Spend Matters Endorses Leading Retailers ‘Sweatshop Now’ Marketing and Merchandising Campaign
Spend Matters research suggests Corporate Social Responsibility (CSR) programs geared at retail and apparel supply chains add approximately 23.5 percent to the cost of every garment or item sold at retail in the US and EU today – over and above the added low-wage benefits of sourcing from developing markets. “Our research shows that the financial costs strongly outweigh the societal costs of such programs making it difficult for the middle class to get ahead,” said Thomas Kase, VP of Research at Spend Matters.
Spend Matters research’s recent report, Unchecked Capitalism – Sourcing for Me but Not for Thee, suggests that rampant capitalism in developing markets has resulted in suboptimal working conditions and factories with only a 99 percent expected annual survival rate in the lowest wage areas of China, India, Bangladesh and Vietnam. The report also references research from these regions that suggests workers earn an average of 123.7 percent more than wages they could otherwise expect to receive in rural, agricultural employment.
“The cost benefit analysis of these working conditions is clear,” notes Kase. “Workers are far better off with factory employment earning over 100 percent of the prevailing rural wage than toiling in fields having to dodge run-off chemicals from other factories.”
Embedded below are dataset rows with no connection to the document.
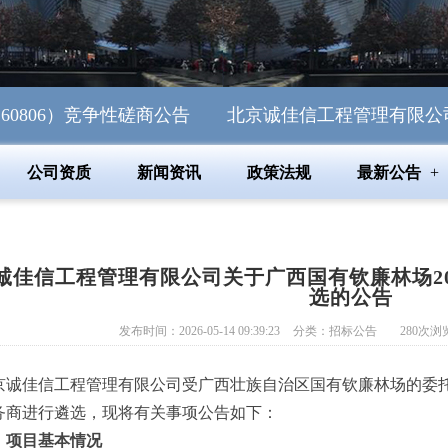
06）竞争性磋商公告
北京诚佳信工程管理有限公司关于钦
公司资质
新闻资讯
政策法规
最新公告
诚佳信工程管理有限公司关于广西国有钦廉林场202
选的公告
发布时间：2026-05-14 09:39:23
分类：
招标公告
280
次浏
京诚佳信工程管理有限公司受广西壮族自治区国有钦廉林场的委
务商进行遴选，现将有关事项公告如下：
、项目基本情况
As a result of its research, Spend Matters has decided to endorse the program of a leading US retailer that has put its entire 2014 marketing budget behind a “Sweatshop Now” campaign that offers identical items to those made in sweatshops not certified to be CSR compliant to Western standards, but manufactured in the US, at 175 percent of the same price, next to the original globally sourced, offending items.
The early sales returns from of the program are fascinating, suggests Spend Matters. Less than 20 percent of consumers would pay the added cost of the domestically manufactured items over the absolutely cheapest globally sourced comparative products. However, credit card analysis suggests that consumers purchasing the less expensive items are far more likely to use Product Red affinity cards that support third world development than those purchasing the more expensive, domestically produced items.